Execution-Based Evaluation of AI Comprehension for Legacy COBOL Systems
January 2026
We introduce LegacyCodeBench, a benchmark for evaluating whether AI systems can accurately understand and document legacy COBOL code. Unlike existing benchmarks that test code generation (HumanEval, SWE-bench), LegacyCodeBench tests code comprehension—a critical capability for the $2 trillion legacy modernization industry.
Our key methodological innovation is claim-based behavioral verification: instead of using LLM-as-judge or LLM code regeneration, we extract behavioral claims from AI-generated documentation and verify them by executing the original program. This approach provides objective verification while remaining 100% deterministic.
LegacyCodeBench comprises 200 real-world COBOL programs across 4 complexity tiers. Evaluating 5 state-of-the-art models, we find specialized COBOL models (Legacy Insights, AWS Transform) achieve 88-92% on the benchmark, while general-purpose models (Claude Sonnet 4, GPT-4o) achieve 86-90%. Models maintain strong performance across complexity tiers (0-9% degradation).
| Model | Provider | LCB Score | SC | DQ | BF |
|---|---|---|---|---|---|
| Legacy Insights | Hexaview | 92% | 94% | 96% | 90% |
| Claude Sonnet 4 | Anthropic | 90% | 96% | 78% | 91% |
| AWS Transform | AWS | 88% | 98% | 68% | 91% |
| IBM Granite 13B | IBM | 87% | 93% | 72% | 90% |
| GPT-4o | OpenAI | 86% | 92% | 71% | 89% |
SC = Structural Completeness (30%) | DQ = Documentation Quality (20%) | BF = Behavioral Fidelity (50%)

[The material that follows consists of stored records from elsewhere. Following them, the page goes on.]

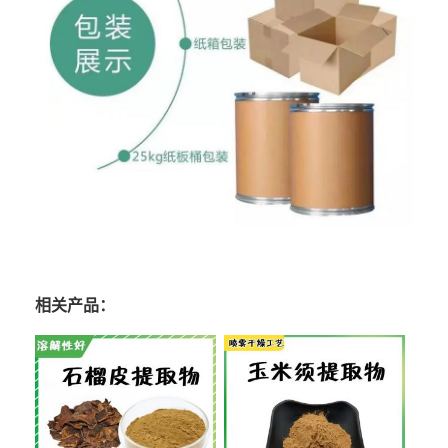
相关产品：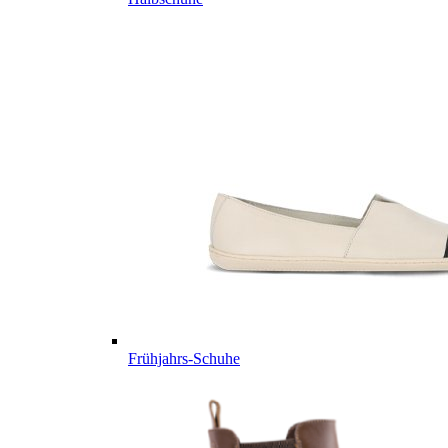
Frühjahrs-Schuhe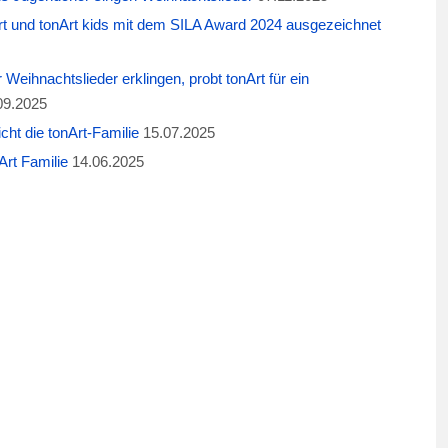
t und tonArt kids mit dem SILA Award 2024 ausgezeichnet
eihnachtslieder erklingen, probt tonArt für ein
09.2025
cht die tonArt-Familie
15.07.2025
rt Familie
14.06.2025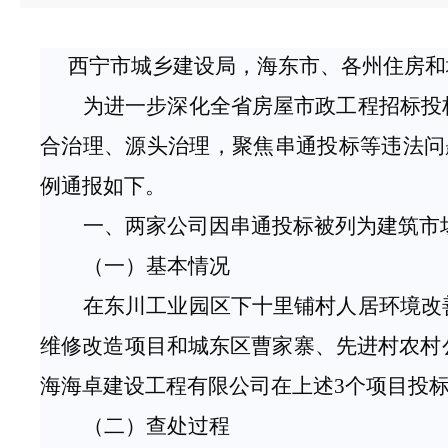
西宁市城乡建设局，海东市、各州住房和
为进一步深化全省房屋市政工程招标投
合治理、源头治理，聚焦串通投标等违法问
例通报如下。
一、两家公司因串通投标被列为建筑市
（一）基本情况
在东川工业园区下十里铺村人居环境改
维修改造项目和城东区曹家寨、先进村农村
海海卓建设工程有限公司在上述
3个项目投标
（二）查处过程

| Model | T1 (Basic) | T4 (Enterprise) | Degradation |
|---|---|---|---|
| Legacy Insights | 96% | 90% | 6% |
| Claude Sonnet 4 | 92% | 92% | 0% |
| AWS Transform | 88% | 87% | 1% |
| IBM Granite 13B | 89% | 84% | 5% |
| GPT-4o | 91% | 82% | 9% |
Key Finding: All models maintain strong performance across complexity tiers. Specialized COBOL models demonstrate robustness to enterprise complexity.
Structural Completeness (30%): All required sections present | Documentation Quality (20%): Content accuracy | Behavioral Fidelity (50%): Execution-based verification
Extract behavioral claims from AI-generated documentation and verify by executing the original COBOL program. Completely deterministic, no LLM-as-judge.
Silence Penalty penalizes vague documentation. Critical Failure detection triggers hard stops for hallucinated variables or external calls.
T1: 80 tasks (Basic) | T2: 31 tasks (Moderate) | T3: 30 tasks (Complex) | T4: 59 tasks (Enterprise)
100% deterministic evaluation with minimal LLM usage. Frozen TF-IDF vectorizer, deterministic BSM patterns, versioned Docker image.
200 programs from 8 public GitHub repositories, 300-3000 LOC each, spanning banking, finance, insurance, and retail domains.
Legacy Insights (92%) and AWS Transform (88%) significantly outperform general-purpose models. Domain specialization is key to enterprise COBOL comprehension.
Contrary to prior assumptions, models maintain strong performance across complexity tiers (0-9% degradation from T1 to T4). Enterprise-scale COBOL is increasingly solvable with specialized approaches.
Claim-based behavioral verification provides objective assessment without circular validation problems. This methodology transfers to other legacy code comprehension tasks.